Bebalihan Dance in Bali

Bebalihan Dance in Bali

Traditional Balinese dances are the oldest form of performing arts in Bali. Traditional dances can be divided into two types, sacred dance called Wali and entertainment dance called Bebalihan. Wali (sacred dance) is usually performed in ritual ceremonies because it has strong magical powers and only can be performed by specific dancers. Bebalihan are usually performed in social events.

When I was last in Bali, I was invited to learn and participate in one of their traditional welcoming dance.

I had no idea what I was getting myself into but since they assured me that no pior experience was needed and having two left feet was totally acceptable. I gamely accepted their offer to learn and perform with the dancers after dinner with the village heads’ family.

The dancers were nimble with their hands and feet and I tried my best to follow to their rhythm. What I was lacking, however, was the subtle movements that gave the dance life by making it a lot more dynamic and complex. Beneath the flowing Balinese dance movements was an undercurrent of dance-drama through the whole bodily gestures. The fingers, hands and body gestures worked hand-in-hand with the head and eyes movements of the dancers.

I was rather embarrassed by my awkward movements until I learnt that Bali dancers learn the craft as children from their mothers as soon as they are born.
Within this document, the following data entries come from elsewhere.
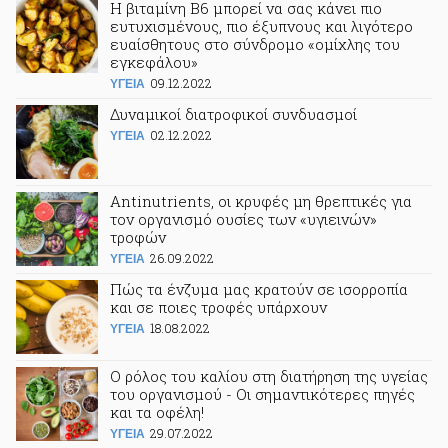
Η βιταμίνη Β6 μπορεί να σας κάνει πιο
ευτυχισμένους, πιο έξυπνους και λιγότερο
ευαίσθητους στο σύνδρομο «ομίχλης του
εγκεφάλου»
09.12.2022
ΥΓΕΙΑ
Δυναμικοί διατροφικοί συνδυασμοί
02.12.2022
ΥΓΕΙΑ
Antinutrients, οι κρυφές μη θρεπτικές για
τον οργανισμό ουσίες των «υγιεινών»
τροφών
26.09.2022
ΥΓΕΙΑ
Πώς τα ένζυμα μας κρατούν σε ισορροπία
και σε ποιες τροφές υπάρχουν
18.08.2022
ΥΓΕΙΑ
Ο ρόλος του καλίου στη διατήρηση της υγείας
του οργανισμού - Οι σημαντικότερες πηγές
και τα οφέλη!
29.07.2022
ΥΓΕΙΑ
In the womb they are played the Balinese music and are taught to dance with their hands before they can walk. Official training as a Balinese dancer starts as young as 7. In Balinese dance the movement is closely associated with the rhythms produced by the gamelan, a musical ensemble specific to Java and Bali. Multiple levels of articulations in the face, eyes, hands, arms, hips, and feet are coordinated to reflect layers of percussive sounds.
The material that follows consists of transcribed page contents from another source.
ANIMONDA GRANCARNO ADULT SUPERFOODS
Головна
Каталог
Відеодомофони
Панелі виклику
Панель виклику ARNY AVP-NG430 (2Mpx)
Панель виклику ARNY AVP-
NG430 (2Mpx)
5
I was also very fascinated with the unique bamboo based instruments of the gamelan music that is so intrinsically attached to the Indonesian and Balinese culture. A gamelan is a set of instruments as a distinct entity, built and tuned to stay together – instruments from different gamelan are generally not interchangeable.

The talented musicians that night were so friendly and kept cheering and encouraging me as I immersed myself to the dance. I never cease to get amazed by the warmth of the Balinese villagers and I’m appreciative of the opportunity they have given me to appreciate their dances better.